Note: this tool computes NOT within the natural bit-width of your input. NOT of 1010 (4 bits) is 0101, not 11110101 (8 bits). If you need a fixed-width NOT (e.g. 8-bit or 32-bit), pad the input with leading zeros before applying NOT.
How do left shift and right shift work?
Shift operations move every bit in the number left or right by a given number of positions. They are the fastest way to multiply or divide by powers of 2.
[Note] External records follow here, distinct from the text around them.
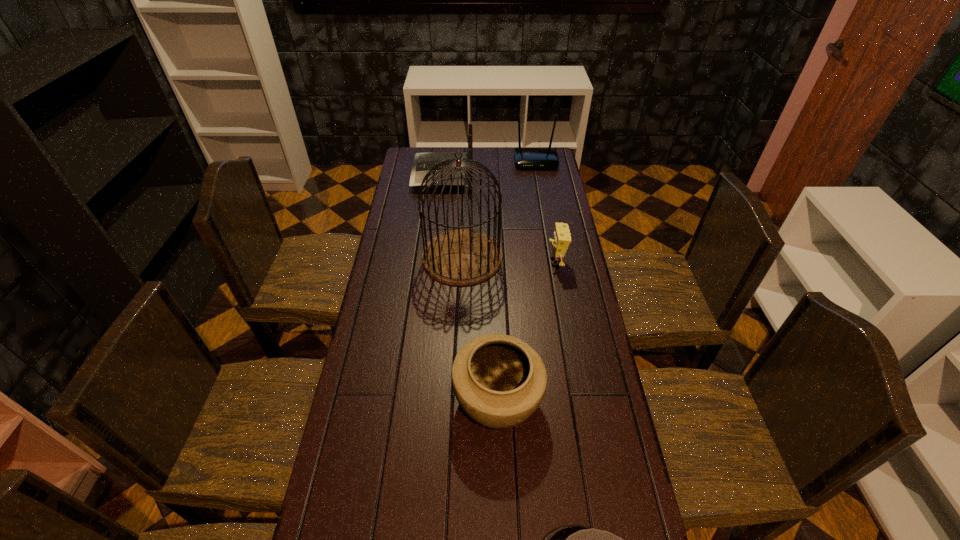 Locate an element on the screen. The image size is (960, 540). free point that satisfies the following two spatial constraints: 1. at the door of the tallest object; 2. on the right side of the pottery is located at coordinates (456, 400).

Image resolution: width=960 pixels, height=540 pixels. In order to click on free region that satisfies the following two spatial constraints: 1. on the front-facing side of the left router; 2. on the back side of the pottery in this screenshot , I will do [x=419, y=400].

Where is `free space in the image that satisfies the following two spatial constraints: 1. on the front-facing side of the pottery; 2. on the right side of the left router`? free space in the image that satisfies the following two spatial constraints: 1. on the front-facing side of the pottery; 2. on the right side of the left router is located at coordinates (419, 400). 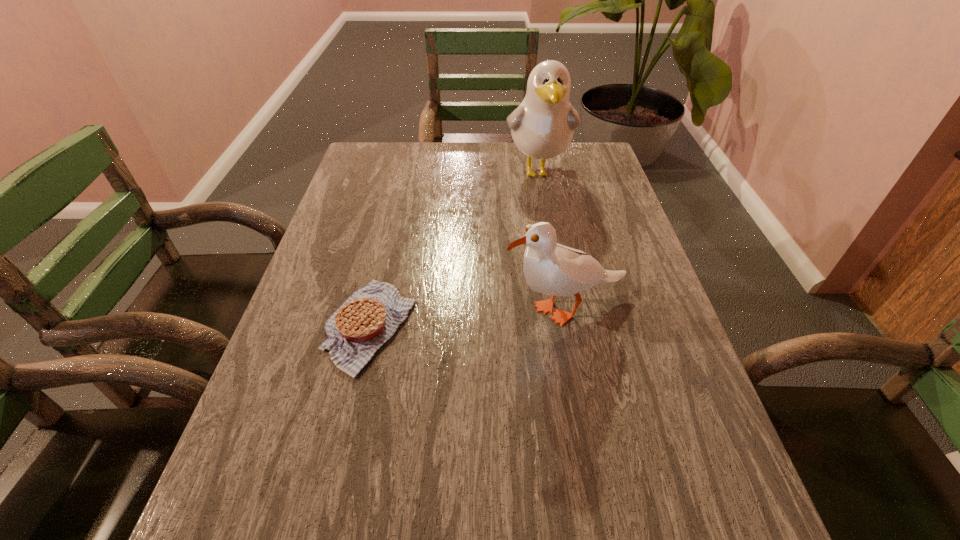 This screenshot has height=540, width=960. I want to click on the taller gull, so click(x=542, y=126).

Locate an element on the screen. This screenshot has height=540, width=960. the farthest object is located at coordinates (542, 126).

This screenshot has width=960, height=540. Identify the location of the nearer gull. (550, 268).

The image size is (960, 540). Find the location of `the shorter gull`. the shorter gull is located at coordinates (550, 268).

You are a GUI agent. You are given a task and a screenshot of the screen. Output one action in this format:
    pyautogui.click(x=<x>, y=<y>)
    Task: Click on the pie
    This screenshot has height=540, width=960.
    Given the screenshot: What is the action you would take?
    pyautogui.click(x=366, y=320)

This screenshot has height=540, width=960. Identify the location of the shortest object. (366, 320).

The image size is (960, 540). What are the coordinates of `vacant area situated 0.170m on the beak of the farthest object` in the screenshot? It's located at (548, 229).

In order to click on free space located at the beak of the shorter gull in this screenshot , I will do `click(376, 309)`.

Find the location of a particular element. The height and width of the screenshot is (540, 960). vacant space located at the beak of the shorter gull is located at coordinates (450, 309).

Locate an element on the screen. This screenshot has height=540, width=960. free spot located 0.270m at the beak of the shorter gull is located at coordinates (385, 309). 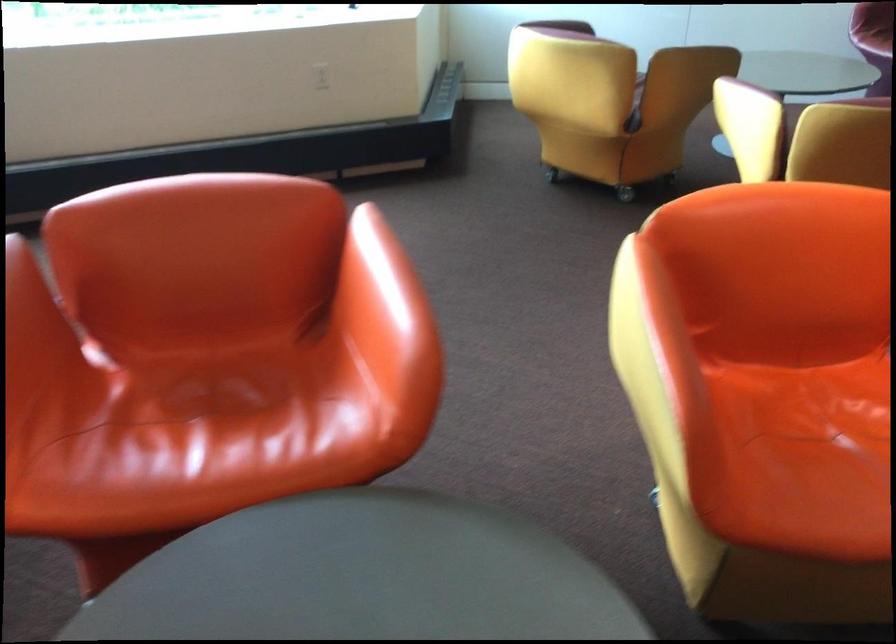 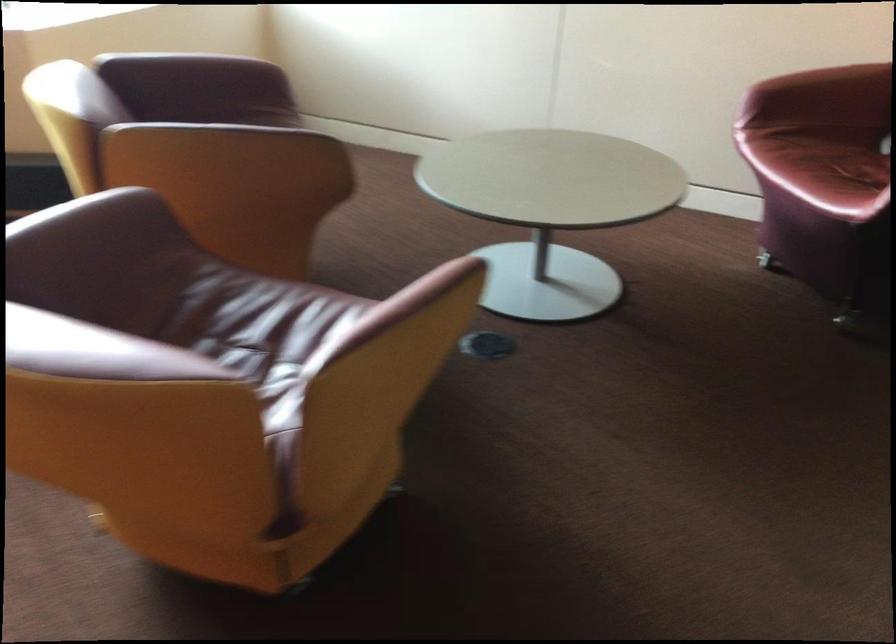 What movement of the cameraman would produce the second image?

The cameraman moved toward right, forward.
Left shift (<<): multiply by 2ⁿ
| Operation | Binary | Decimal |
|---|---|---|
| Original | 0000 0011 | 3 |
| << 1 | 0000 0110 | 6 (×2) |
| << 2 | 0000 1100 | 12 (×4) |
| << 3 | 0001 1000 | 24 (×8) |
Right shift (>>): integer divide by 2ⁿ
| Operation | Binary | Decimal |
|---|---|---|
| Original | 0010 0100 | 36 |
| >> 1 | 0001 0010 | 18 (÷2) |
| >> 2 | 0000 1001 | 9 (÷4) |
| >> 3 | 0000 0100 | 4 (÷8, truncated) |
Bits shifted off the end are discarded; right shift truncates toward zero rather than rounding. Shifting left by n positions is identical to multiplying by 2ⁿ as long as no significant bits are lost off the left edge.
What input format is accepted?
0 and 1. The tool does not require a 0b prefix. Enter the raw bit pattern, for example 1101 for decimal 13.